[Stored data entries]
┌──

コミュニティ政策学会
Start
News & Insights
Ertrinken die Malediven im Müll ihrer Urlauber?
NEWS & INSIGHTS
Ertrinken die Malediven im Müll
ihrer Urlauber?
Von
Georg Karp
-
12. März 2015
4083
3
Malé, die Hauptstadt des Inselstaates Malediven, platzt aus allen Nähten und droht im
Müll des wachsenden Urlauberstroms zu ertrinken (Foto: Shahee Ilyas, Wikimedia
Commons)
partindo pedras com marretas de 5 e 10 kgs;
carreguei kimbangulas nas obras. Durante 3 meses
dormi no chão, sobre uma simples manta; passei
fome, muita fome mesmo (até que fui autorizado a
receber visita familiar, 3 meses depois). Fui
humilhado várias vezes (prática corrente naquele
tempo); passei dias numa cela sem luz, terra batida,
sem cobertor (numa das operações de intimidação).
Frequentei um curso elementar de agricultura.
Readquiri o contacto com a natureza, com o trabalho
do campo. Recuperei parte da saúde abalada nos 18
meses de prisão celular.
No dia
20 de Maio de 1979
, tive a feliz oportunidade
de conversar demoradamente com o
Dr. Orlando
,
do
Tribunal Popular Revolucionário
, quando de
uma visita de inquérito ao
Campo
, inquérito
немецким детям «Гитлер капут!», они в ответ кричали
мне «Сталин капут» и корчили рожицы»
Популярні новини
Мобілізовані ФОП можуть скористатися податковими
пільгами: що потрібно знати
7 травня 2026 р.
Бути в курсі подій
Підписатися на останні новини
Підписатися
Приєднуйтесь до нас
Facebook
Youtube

└──
┌──

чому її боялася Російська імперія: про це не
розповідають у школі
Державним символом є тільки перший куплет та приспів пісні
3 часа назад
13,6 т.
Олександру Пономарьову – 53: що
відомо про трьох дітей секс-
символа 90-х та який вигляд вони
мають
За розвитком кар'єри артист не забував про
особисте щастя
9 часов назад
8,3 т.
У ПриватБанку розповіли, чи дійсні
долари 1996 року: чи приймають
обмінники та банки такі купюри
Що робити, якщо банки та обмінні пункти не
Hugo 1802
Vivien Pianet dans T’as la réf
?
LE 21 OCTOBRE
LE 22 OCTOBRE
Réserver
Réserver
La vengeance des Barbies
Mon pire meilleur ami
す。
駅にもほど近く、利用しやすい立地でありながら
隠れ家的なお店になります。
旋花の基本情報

└──
┌──

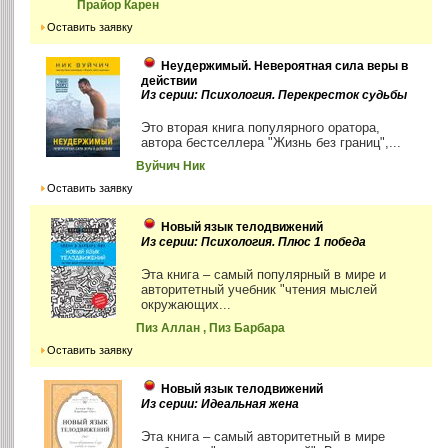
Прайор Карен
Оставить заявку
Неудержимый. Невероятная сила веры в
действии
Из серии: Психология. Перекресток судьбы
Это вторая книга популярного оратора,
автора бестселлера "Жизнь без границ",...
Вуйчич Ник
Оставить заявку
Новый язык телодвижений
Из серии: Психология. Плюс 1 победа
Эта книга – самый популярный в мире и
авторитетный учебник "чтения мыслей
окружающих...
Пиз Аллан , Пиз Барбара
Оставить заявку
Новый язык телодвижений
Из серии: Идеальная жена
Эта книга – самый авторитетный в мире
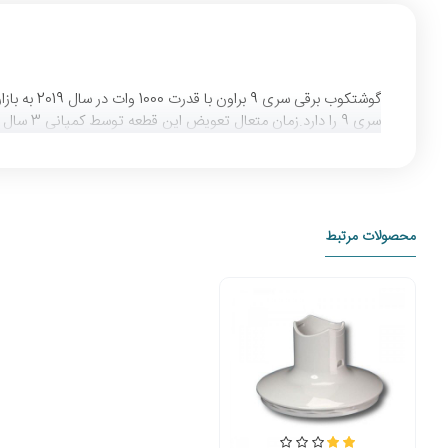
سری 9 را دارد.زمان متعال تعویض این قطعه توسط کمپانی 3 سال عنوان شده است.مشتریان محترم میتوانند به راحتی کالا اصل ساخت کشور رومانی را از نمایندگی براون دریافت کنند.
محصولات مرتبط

└──

[WHAT TO WORK ON]: Check each line of the data for "Malediven". Copy the lines where it turns up.

[SOLUTION TO THIS TASK]:
Ertrinken die Malediven im Müll ihrer Urlauber?
Ertrinken die Malediven im Müll
Malé, die Hauptstadt des Inselstaates Malediven, platzt aus allen Nähten und droht im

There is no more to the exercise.